### What to work on:
Your answer must be the lines from the one containing "process and controls. Your vehicle is handled" through the last line below, copied exactly, with no pictures.

[Stored data entries]
··········

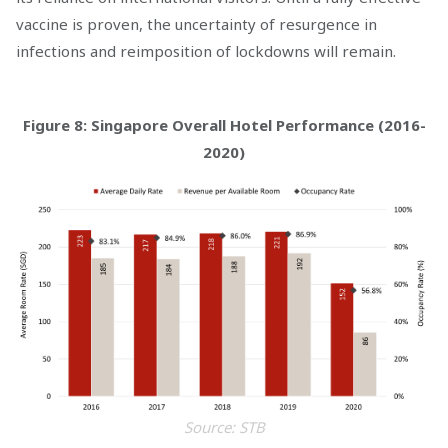
vaccine is proven, the uncertainty of resurgence in
infections and reimposition of lockdowns will remain.
Figure 8: Singapore Overall Hotel Performance (2016-
2020)
Source: STB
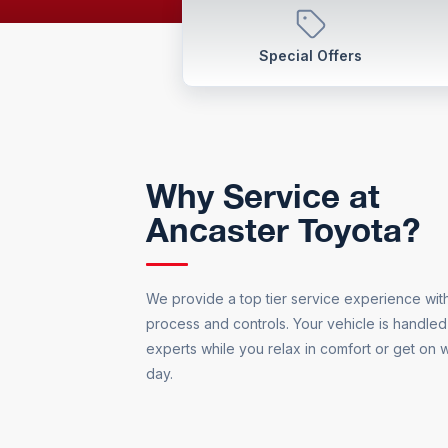
Special Offers
Why Service at
Ancaster Toyota?
We provide a top tier service experience with 
process and controls. Your vehicle is handled
experts while you relax in comfort or get on w
day.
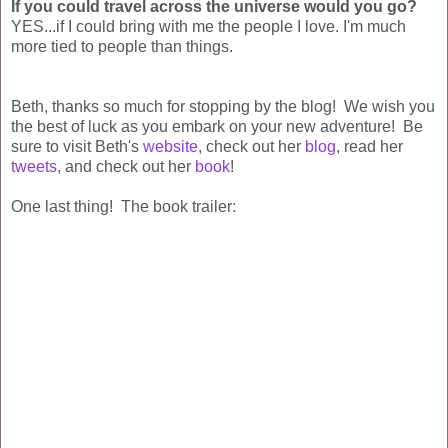
If you could travel across the universe would you go?
YES...if I could bring with me the people I love. I'm much
more tied to people than things.
Beth, thanks so much for stopping by the blog! We wish you
the best of luck as you embark on your new adventure! Be
sure to visit Beth's
website
, check out her
blog
, read her
tweets
, and check out her
book
!
One last thing! The book trailer:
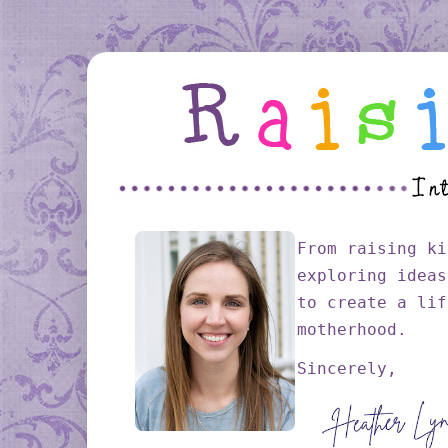
From raising ki
exploring ideas
to create a lif
motherhood.
Sincerely,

··········

### Response to this exercise:
process and controls. Your vehicle is handled
experts while you relax in comfort or get on w
day.
If you could travel across the universe would you go?
YES...if I could bring with me the people I love. I'm much
more tied to people than things.
Beth, thanks so much for stopping by the blog! We wish you
the best of luck as you embark on your new adventure! Be
sure to visit Beth's
website
, check out her
blog
, read her
tweets
, and check out her
book
!
One last thing! The book trailer:
From raising ki
exploring ideas
to create a lif
motherhood.
Sincerely,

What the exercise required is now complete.